*** Opening of Extracted information ***

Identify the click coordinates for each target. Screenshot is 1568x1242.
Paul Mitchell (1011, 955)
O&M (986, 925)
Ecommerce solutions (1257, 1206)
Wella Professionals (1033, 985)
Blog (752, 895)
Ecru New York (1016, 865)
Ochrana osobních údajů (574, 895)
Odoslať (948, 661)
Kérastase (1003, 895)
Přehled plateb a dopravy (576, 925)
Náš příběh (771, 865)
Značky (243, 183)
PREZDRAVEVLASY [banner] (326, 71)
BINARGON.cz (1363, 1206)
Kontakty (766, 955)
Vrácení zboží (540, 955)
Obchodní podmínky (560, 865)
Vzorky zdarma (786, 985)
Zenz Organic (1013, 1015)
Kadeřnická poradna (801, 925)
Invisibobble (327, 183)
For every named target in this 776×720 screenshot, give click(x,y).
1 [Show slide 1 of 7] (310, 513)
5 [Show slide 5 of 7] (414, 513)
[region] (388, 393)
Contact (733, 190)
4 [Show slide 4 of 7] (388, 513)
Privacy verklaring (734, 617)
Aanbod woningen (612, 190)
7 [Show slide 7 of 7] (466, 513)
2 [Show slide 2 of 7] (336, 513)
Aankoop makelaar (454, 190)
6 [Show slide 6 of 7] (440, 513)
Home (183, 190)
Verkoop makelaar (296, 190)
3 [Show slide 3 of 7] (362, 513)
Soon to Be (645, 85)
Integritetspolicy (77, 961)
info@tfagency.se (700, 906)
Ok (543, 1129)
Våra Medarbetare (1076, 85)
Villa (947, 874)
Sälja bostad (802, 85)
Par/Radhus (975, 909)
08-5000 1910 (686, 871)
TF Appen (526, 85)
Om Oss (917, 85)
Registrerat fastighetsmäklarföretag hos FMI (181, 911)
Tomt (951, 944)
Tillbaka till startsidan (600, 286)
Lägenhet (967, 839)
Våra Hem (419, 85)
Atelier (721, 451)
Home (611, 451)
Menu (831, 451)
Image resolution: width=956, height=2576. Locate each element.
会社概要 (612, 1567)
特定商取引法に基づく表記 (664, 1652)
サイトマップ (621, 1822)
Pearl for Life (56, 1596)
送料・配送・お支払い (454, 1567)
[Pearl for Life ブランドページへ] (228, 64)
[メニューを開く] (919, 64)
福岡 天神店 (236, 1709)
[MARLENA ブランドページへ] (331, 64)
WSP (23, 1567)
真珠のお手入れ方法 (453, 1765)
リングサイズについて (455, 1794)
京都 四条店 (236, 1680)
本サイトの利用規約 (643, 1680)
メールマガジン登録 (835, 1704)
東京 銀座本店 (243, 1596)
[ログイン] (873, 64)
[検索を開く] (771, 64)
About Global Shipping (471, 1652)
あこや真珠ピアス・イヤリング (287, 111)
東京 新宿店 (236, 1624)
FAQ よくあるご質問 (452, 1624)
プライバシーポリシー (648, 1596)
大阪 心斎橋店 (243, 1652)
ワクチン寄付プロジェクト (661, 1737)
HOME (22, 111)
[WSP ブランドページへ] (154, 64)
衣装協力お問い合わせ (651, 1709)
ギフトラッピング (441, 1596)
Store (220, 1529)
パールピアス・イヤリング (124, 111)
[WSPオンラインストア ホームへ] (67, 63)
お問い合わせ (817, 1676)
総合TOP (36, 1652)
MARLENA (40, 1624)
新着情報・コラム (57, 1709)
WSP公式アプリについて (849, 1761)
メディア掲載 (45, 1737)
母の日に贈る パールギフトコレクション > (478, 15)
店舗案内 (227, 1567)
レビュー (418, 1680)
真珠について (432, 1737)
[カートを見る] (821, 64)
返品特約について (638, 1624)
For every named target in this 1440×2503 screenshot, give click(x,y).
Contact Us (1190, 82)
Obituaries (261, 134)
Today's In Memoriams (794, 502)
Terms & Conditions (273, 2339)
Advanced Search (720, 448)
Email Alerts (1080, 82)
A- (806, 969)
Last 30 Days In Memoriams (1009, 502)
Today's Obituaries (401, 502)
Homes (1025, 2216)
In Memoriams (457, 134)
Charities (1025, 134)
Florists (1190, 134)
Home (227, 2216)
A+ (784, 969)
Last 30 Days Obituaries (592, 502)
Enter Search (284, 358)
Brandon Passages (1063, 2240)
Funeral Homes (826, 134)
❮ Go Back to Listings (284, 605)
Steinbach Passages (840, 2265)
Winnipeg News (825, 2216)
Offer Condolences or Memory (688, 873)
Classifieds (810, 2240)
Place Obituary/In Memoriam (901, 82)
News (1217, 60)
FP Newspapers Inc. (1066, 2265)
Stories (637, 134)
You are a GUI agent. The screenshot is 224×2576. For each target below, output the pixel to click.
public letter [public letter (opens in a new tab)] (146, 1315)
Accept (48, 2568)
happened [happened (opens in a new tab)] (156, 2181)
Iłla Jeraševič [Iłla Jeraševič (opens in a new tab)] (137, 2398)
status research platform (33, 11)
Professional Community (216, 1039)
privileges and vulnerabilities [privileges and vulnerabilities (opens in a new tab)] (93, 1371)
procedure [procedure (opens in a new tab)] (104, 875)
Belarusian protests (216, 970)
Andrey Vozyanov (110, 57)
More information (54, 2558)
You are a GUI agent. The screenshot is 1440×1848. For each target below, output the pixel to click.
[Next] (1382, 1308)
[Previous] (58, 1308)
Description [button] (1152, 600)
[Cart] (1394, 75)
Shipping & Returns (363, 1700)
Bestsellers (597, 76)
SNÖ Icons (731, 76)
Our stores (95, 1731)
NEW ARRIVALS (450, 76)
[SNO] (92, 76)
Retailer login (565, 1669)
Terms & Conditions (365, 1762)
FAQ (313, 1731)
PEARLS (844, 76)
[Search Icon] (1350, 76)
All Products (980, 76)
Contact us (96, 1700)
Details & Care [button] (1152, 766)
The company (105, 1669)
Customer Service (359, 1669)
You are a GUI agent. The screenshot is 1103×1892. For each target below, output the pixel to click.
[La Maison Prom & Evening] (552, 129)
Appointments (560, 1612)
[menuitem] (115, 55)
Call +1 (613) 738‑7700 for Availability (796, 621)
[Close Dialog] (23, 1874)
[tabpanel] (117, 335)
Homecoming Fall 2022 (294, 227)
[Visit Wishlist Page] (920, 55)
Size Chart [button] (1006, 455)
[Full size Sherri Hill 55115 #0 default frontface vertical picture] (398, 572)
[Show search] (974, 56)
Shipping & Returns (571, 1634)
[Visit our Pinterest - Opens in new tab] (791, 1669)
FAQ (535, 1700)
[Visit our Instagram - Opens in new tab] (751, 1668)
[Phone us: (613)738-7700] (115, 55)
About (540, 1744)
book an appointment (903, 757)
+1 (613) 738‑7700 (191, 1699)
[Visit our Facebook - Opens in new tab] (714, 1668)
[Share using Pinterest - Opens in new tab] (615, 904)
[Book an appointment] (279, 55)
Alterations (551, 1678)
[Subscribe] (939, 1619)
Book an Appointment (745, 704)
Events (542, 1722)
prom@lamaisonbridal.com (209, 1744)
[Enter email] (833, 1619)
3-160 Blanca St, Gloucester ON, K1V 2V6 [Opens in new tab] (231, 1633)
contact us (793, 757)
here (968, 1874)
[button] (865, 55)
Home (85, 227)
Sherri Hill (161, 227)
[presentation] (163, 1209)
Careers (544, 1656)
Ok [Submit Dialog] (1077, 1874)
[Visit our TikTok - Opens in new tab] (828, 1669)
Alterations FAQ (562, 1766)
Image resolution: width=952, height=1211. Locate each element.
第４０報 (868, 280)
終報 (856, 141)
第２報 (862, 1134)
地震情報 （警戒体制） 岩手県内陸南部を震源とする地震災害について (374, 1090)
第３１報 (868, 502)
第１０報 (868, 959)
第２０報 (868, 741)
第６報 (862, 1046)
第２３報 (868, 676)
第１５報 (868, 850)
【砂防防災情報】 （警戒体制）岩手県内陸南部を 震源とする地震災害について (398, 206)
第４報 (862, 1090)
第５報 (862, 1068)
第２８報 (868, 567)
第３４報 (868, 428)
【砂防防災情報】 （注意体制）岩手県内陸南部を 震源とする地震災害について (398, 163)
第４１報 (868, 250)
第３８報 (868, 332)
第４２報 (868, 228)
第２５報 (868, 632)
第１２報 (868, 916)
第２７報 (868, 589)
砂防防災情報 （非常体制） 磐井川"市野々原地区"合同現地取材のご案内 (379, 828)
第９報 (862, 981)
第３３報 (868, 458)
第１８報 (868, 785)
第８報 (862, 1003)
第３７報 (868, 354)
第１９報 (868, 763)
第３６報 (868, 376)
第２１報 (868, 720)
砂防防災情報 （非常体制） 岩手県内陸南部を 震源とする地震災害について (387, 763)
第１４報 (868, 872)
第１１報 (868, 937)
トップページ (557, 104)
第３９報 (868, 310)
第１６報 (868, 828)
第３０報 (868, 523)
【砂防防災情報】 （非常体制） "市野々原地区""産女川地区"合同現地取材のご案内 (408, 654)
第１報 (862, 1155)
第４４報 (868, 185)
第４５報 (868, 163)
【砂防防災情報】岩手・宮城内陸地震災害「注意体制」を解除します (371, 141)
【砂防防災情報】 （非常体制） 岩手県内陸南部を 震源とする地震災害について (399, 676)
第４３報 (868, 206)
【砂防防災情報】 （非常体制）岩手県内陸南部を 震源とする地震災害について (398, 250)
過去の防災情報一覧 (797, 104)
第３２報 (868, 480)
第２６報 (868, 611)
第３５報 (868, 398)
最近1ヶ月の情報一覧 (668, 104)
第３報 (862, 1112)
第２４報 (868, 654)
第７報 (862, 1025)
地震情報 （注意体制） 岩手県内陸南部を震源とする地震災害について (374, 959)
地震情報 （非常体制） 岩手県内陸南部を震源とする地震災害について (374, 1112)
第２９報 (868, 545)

*** Close of Extracted information ***

## Task requirements
Take the lines above from the one containing "privileges and vulnerabilities [privileges" to the one containing "More information (54, 2558)" and retype them exactly, both ends included, with nothing added.

## Your solution
privileges and vulnerabilities [privileges and vulnerabilities (opens in a new tab)] (93, 1371)
procedure [procedure (opens in a new tab)] (104, 875)
Belarusian protests (216, 970)
Andrey Vozyanov (110, 57)
More information (54, 2558)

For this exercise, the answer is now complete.